> Activity: Among the lines of the records, find all that carry the word "Individual" and copy them.

> Supplied material:
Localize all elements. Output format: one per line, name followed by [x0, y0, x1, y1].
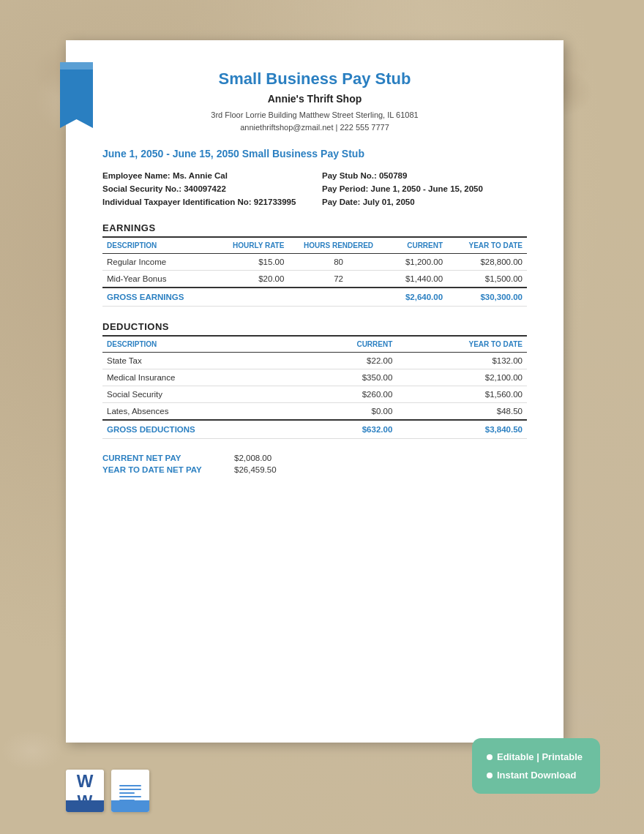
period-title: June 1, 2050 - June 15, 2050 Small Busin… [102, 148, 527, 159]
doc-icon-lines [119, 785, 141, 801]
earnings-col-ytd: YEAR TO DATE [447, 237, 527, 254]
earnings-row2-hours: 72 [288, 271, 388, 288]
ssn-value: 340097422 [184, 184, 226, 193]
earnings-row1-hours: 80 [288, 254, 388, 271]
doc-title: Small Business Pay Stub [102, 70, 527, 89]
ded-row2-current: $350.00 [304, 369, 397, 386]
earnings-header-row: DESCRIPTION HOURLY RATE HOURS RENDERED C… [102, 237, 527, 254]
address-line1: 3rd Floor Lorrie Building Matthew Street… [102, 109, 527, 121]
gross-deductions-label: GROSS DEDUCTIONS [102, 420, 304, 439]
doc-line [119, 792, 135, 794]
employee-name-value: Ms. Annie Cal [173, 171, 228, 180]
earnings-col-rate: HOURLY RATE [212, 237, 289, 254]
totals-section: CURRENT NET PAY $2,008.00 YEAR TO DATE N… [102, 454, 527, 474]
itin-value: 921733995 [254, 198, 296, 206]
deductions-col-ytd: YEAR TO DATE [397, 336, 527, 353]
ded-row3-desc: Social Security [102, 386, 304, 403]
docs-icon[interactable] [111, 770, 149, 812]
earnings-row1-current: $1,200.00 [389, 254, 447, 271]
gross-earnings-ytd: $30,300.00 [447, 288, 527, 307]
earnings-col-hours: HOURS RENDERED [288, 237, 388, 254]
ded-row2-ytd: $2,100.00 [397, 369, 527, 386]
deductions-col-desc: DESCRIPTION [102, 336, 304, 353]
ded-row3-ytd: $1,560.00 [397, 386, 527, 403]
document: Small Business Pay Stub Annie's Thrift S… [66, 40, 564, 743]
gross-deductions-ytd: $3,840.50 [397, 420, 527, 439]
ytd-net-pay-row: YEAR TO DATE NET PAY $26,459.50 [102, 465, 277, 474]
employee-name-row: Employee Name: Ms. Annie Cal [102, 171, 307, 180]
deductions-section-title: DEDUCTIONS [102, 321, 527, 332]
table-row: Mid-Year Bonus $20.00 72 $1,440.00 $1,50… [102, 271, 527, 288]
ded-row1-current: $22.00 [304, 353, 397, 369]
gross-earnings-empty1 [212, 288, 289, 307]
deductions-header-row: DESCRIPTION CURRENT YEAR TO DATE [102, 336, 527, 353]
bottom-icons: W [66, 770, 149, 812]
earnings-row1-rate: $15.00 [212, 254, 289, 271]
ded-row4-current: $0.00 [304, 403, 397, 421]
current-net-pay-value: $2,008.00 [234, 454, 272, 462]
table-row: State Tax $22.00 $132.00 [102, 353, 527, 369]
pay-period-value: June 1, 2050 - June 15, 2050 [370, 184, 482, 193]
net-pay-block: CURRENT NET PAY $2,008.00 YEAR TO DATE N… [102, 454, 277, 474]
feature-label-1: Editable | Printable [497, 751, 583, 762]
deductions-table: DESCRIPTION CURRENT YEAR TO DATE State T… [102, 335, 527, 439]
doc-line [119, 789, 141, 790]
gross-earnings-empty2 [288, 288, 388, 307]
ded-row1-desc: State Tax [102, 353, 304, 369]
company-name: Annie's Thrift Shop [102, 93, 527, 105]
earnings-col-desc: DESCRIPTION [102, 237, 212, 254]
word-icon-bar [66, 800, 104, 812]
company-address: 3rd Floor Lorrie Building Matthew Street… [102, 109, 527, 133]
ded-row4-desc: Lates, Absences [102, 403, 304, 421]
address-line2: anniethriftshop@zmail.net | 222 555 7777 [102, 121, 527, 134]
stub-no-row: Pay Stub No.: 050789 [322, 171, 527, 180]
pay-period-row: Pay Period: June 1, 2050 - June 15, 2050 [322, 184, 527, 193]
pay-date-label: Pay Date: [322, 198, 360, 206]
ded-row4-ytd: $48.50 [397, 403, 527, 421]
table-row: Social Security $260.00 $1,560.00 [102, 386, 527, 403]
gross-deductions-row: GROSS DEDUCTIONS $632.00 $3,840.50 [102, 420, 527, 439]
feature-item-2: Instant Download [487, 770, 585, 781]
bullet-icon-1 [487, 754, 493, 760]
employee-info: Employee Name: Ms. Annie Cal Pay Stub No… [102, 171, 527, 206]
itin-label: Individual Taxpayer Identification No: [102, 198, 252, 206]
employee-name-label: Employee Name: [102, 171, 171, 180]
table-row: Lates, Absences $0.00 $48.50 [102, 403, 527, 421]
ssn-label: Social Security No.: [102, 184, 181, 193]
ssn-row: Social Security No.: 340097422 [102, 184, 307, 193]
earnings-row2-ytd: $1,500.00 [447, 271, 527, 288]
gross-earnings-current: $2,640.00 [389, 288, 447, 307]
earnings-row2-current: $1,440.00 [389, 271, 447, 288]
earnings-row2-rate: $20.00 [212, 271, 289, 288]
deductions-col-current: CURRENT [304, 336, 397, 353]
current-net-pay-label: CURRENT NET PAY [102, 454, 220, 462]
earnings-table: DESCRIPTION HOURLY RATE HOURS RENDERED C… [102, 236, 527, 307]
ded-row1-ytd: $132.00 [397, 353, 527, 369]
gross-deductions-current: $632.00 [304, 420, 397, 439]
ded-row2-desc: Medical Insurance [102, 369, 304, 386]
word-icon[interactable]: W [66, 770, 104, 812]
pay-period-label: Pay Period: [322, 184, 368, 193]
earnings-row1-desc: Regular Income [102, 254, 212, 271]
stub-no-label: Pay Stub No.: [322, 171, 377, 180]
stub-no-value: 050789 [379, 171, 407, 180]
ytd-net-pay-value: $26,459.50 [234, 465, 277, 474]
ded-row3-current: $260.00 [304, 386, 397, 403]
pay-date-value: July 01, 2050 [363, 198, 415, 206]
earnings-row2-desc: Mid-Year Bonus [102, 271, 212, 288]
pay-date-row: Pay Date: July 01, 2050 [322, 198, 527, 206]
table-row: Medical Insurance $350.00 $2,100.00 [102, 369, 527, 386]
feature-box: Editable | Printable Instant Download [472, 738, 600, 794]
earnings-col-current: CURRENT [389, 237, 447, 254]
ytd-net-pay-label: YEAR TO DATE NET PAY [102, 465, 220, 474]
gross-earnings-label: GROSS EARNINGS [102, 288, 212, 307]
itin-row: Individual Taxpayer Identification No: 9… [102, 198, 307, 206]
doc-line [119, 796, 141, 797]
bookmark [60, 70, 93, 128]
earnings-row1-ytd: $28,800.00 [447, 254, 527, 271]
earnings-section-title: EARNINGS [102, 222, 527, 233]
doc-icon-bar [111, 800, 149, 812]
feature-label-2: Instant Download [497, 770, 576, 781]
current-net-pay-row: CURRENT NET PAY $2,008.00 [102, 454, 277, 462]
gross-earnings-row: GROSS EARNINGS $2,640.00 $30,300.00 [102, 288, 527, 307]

> Solution to this task:
itin-label: Individual Taxpayer Identification No: [102, 198, 252, 206]
itin-row: Individual Taxpayer Identification No: 9… [102, 198, 307, 206]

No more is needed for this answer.